Le comité d’urgence de l’union des professions libérales, mis en place pour suivre, pour le compte de plusieurs professions libérales, le dossier des droits des déposants retreints illégalement par les banques depuis le début de la crise, a pris acte dans un communiqué hier de l’annonce d’un accord préliminaire entre le Fonds monétaire international et le Liban.
Formé des présidents des ordres des avocats (Nader Gaspard), des ingénieurs (Aref Yassine) et des médecins (Charaf Abou Charaf), le comité a appelé les autorités « politiques et monétaires » à commencer « immédiatement » à mettre en œuvre les chantiers prévus par l’accord. L’adoption du budget d’une loi organisant la restructuration du secteur bancaire ou encore l’adoption d’un taux de change unifié font partie de ces prérequis qui rendront possible la conclusion d’un accord définitif sur un programme d’assistance financière garanti par le FMI et sur lequel le Liban pourra s’appuyer pour sortir de la crise qu’il traverse depuis deux ans et demi.

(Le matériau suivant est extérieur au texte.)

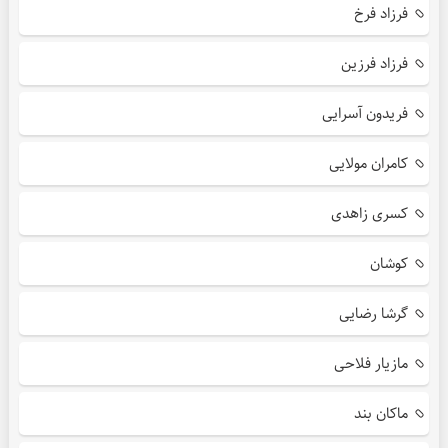
فرزاد فرخ
فرزاد فرزین
فریدون آسرایی
کامران مولایی
کسری زاهدی
کوشان
گرشا رضایی
مازیار فلاحی
ماکان بند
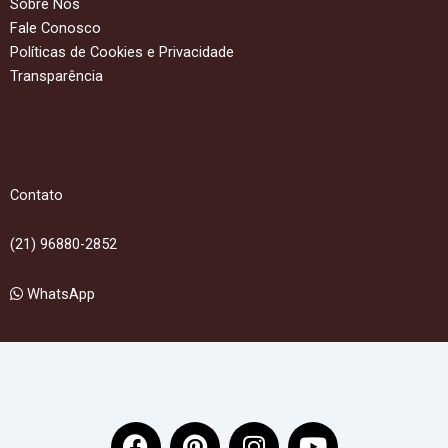
Sobre Nós
Fale Conosco
Políticas de Cookies e Privacidade
Transparência
Contato
(21) 96880-2852
WhatsApp
F
P
I
Y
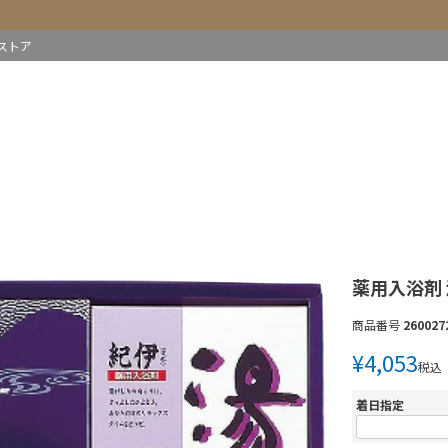
ストア
薬用入浴剤 湯
商品番号
260027
¥
4,053
税込
着日指定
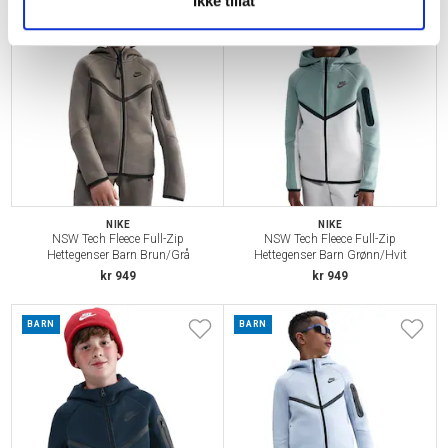
Ikke tillat
BARN
BARN
NIKE
NIKE
NSW Tech Fleece Full-Zip
NSW Tech Fleece Full-Zip
Hettegenser Barn Brun/Grå
Hettegenser Barn Grønn/Hvit
kr 949
kr 949
BARN
BARN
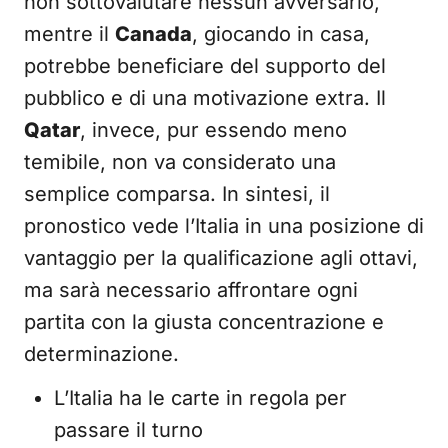
non sottovalutare nessun avversario,
mentre il
Canada
, giocando in casa,
potrebbe beneficiare del supporto del
pubblico e di una motivazione extra. Il
Qatar
, invece, pur essendo meno
temibile, non va considerato una
semplice comparsa. In sintesi, il
pronostico vede l’Italia in una posizione di
vantaggio per la qualificazione agli ottavi,
ma sarà necessario affrontare ogni
partita con la giusta concentrazione e
determinazione.
L’Italia ha le carte in regola per
passare il turno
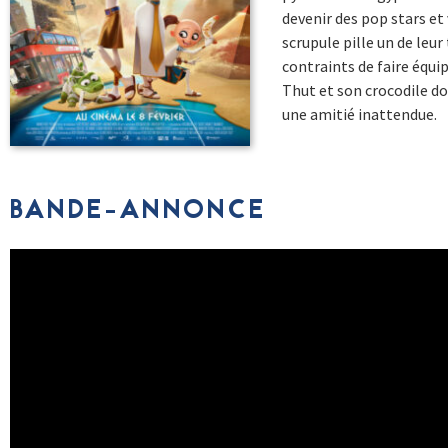
devenir des pop stars et 
scrupule pille un de leur
contraints de faire équi
Thut et son crocodile d
une amitié inattendue.
BANDE-ANNONCE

Le comité a de plus rejeté le dernier projet de loi instaurant un contrôle des capitaux, qui pose plusieurs problèmes. Ce texte prévoit notamment la création d’une commission sans statut légal avec des prérogatives trop larges et discrétionnaires, selon l’avocat et fiscaliste Karim Daher, qui a développé ces points dans nos colonnes le 30 mars dernier. Le texte a été élaboré par l’équipe du vice-Premier ministre Saadé Chami, chargé de négocier avec le FMI, et qui inclut notamment le gouverneur de la Banque du Liban Riad Salamé, dont le degré responsabilité dans la crise que traverse le pays anime régulièrement le débat public et qui est sous le coup d’enquêtes au Liban comme à l’étranger concernant son patrimoine. Le projet de loi a, lui, été envoyé une première fois vers les commissions parlementaires qui l’ont rejeté. Il est ensuite passé par le gouvernement qui l’a approuvé avec quelques modifications par rapport à sa version précédente, avant d’être renvoyé à la présidence du Parlement, qui l’a elle-même redirigé une nouvelle fois vers les commissions parlementaires.
Parmi les autres points soulevés, le comité a assuré qu’elle poursuivait sa mission de défense des droits des déposants, pour laquelle elle a déjà engagé certaines initiatives ciblant notamment le gouverneur, et a insisté pour participer aux travaux d’élaboration des lois et des réformes demandées par le FMI.